> [Task brief]
Each image should be skipped while the records are restated word for word.

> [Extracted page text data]
=======
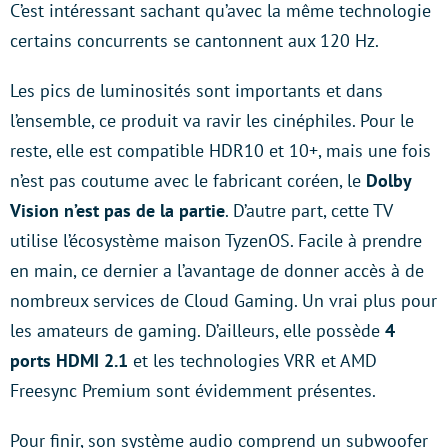
C’est intéressant sachant qu’avec la même technologie
certains concurrents se cantonnent aux 120 Hz.
Les pics de luminosités sont importants et dans
l’ensemble, ce produit va ravir les cinéphiles. Pour le
reste, elle est compatible HDR10 et 10+, mais une fois
n’est pas coutume avec le fabricant coréen, le
Dolby
Vision n’est pas de la partie
. D’autre part, cette TV
utilise l’écosystème maison TyzenOS. Facile à prendre
en main, ce dernier a l’avantage de donner accès à de
nombreux services de Cloud Gaming. Un vrai plus pour
les amateurs de gaming. D’ailleurs, elle possède
4
ports HDMI 2.1
et les technologies VRR et AMD
Freesync Premium sont évidemment présentes.
Pour finir, son système audio comprend un subwoofer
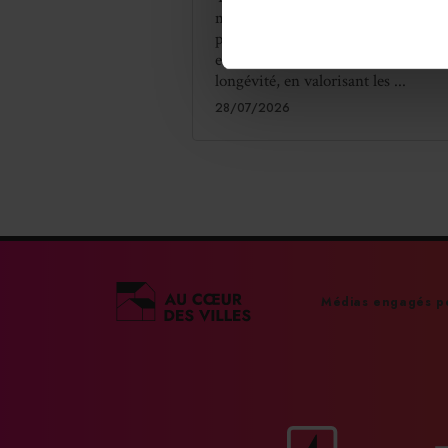
montagne placera cette année sa
programmation sous le thème des l
entre alimentation, bien-être et
longévité, en valorisant les ...
28/07/2026
Médias engagés po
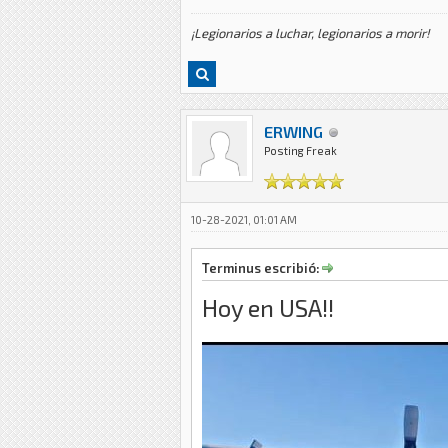
¡Legionarios a luchar, legionarios a morir!
ERWING
Posting Freak
10-28-2021, 01:01 AM
Terminus escribió:
Hoy en USA!!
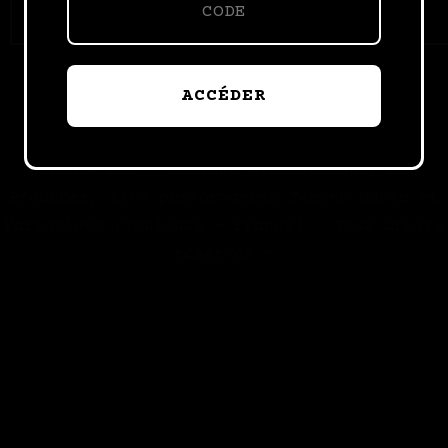
ACCÉDER
Inspiro Theme
par
WPZOOM
- Franck Ros - Musique électronique, DJ -
Producer, Live performances Techno Music et
Variations (Toulouse - France) - Tous Droits
réservés -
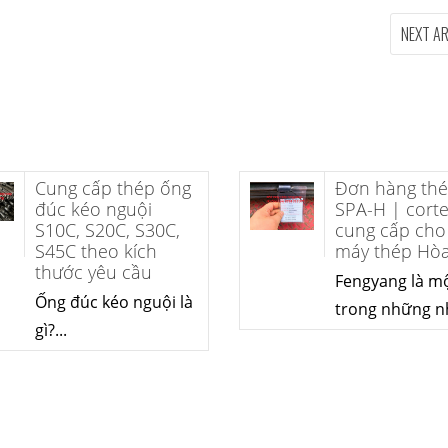
NEXT A
70600
Cung cấp thép ống
ỰA CHỌN TỐI
đúc kéo nguội
ỜNG BIỂN
S10C, S20C, S30C,
S45C theo kích
thước yêu cầu
00 (CuNi
Ống đúc kéo nguội là
gì?...
Cung cấp thép ống đúc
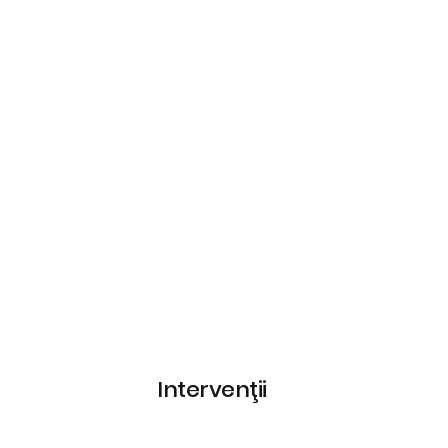
Intervenţii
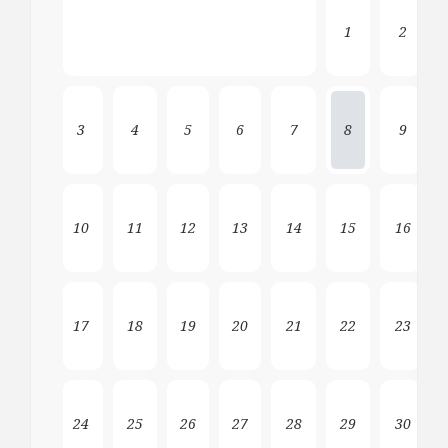
1
2
3
4
5
6
7
8
9
10
11
12
13
14
15
16
17
18
19
20
21
22
23
24
25
26
27
28
29
30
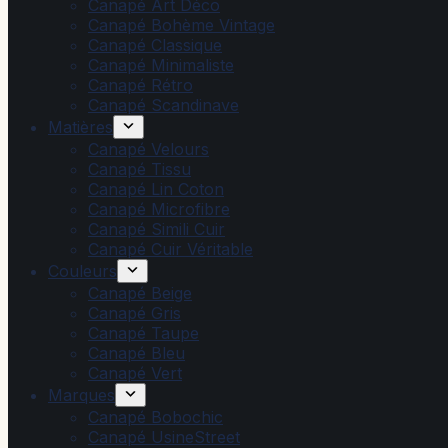
Canapé Art Déco
Canapé Bohème Vintage
Canapé Classique
Canapé Minimaliste
Canapé Rétro
Canapé Scandinave
Matières
Canapé Velours
Canapé Tissu
Canapé Lin Coton
Canapé Microfibre
Canapé Simili Cuir
Canapé Cuir Véritable
Couleurs
Canapé Beige
Canapé Gris
Canapé Taupe
Canapé Bleu
Canapé Vert
Marques
Canapé Bobochic
Canapé UsineStreet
=======
> [Exercise output]
C’est intéressant sachant qu’avec la même technologie
certains concurrents se cantonnent aux 120 Hz.
Les pics de luminosités sont importants et dans
l’ensemble, ce produit va ravir les cinéphiles. Pour le
reste, elle est compatible HDR10 et 10+, mais une fois
n’est pas coutume avec le fabricant coréen, le
Dolby
Vision n’est pas de la partie
. D’autre part, cette TV
utilise l’écosystème maison TyzenOS. Facile à prendre
en main, ce dernier a l’avantage de donner accès à de
nombreux services de Cloud Gaming. Un vrai plus pour
les amateurs de gaming. D’ailleurs, elle possède
4
ports HDMI 2.1
et les technologies VRR et AMD
Freesync Premium sont évidemment présentes.
Pour finir, son système audio comprend un subwoofer
montagne placera cette année sa
programmation sous le thème des l
entre alimentation, bien-être et
longévité, en valorisant les ...
28/07/2026
Médias engagés po
¡Legionarios a luchar, legionarios a morir!
ERWING
Posting Freak
10-28-2021, 01:01 AM
Terminus escribió:
Hoy en USA!!
ACCÉDER
Inspiro Theme
par
WPZOOM
- Franck Ros - Musique électronique, DJ -
Producer, Live performances Techno Music et
Variations (Toulouse - France) - Tous Droits
réservés -
NEXT A
70600
Cung cấp thép ống
ỰA CHỌN TỐI
đúc kéo nguội
ỜNG BIỂN
S10C, S20C, S30C,
S45C theo kích
thước yêu cầu
00 (CuNi
Ống đúc kéo nguội là
gì?...
Cung cấp thép ống đúc
Intervenţii
1
2
3
4
5
6
7
8
9
10
11
12
13
14
15
16
17
18
19
20
21
22
23
24
25
26
27
28
29
30
Canapé Art Déco
Canapé Bohème Vintage
Canapé Classique
Canapé Minimaliste
Canapé Rétro
Canapé Scandinave
Matières
Canapé Velours
Canapé Tissu
Canapé Lin Coton
Canapé Microfibre
Canapé Simili Cuir
Canapé Cuir Véritable
Couleurs
Canapé Beige
Canapé Gris
Canapé Taupe
Canapé Bleu
Canapé Vert
Marques
Canapé Bobochic
Canapé UsineStreet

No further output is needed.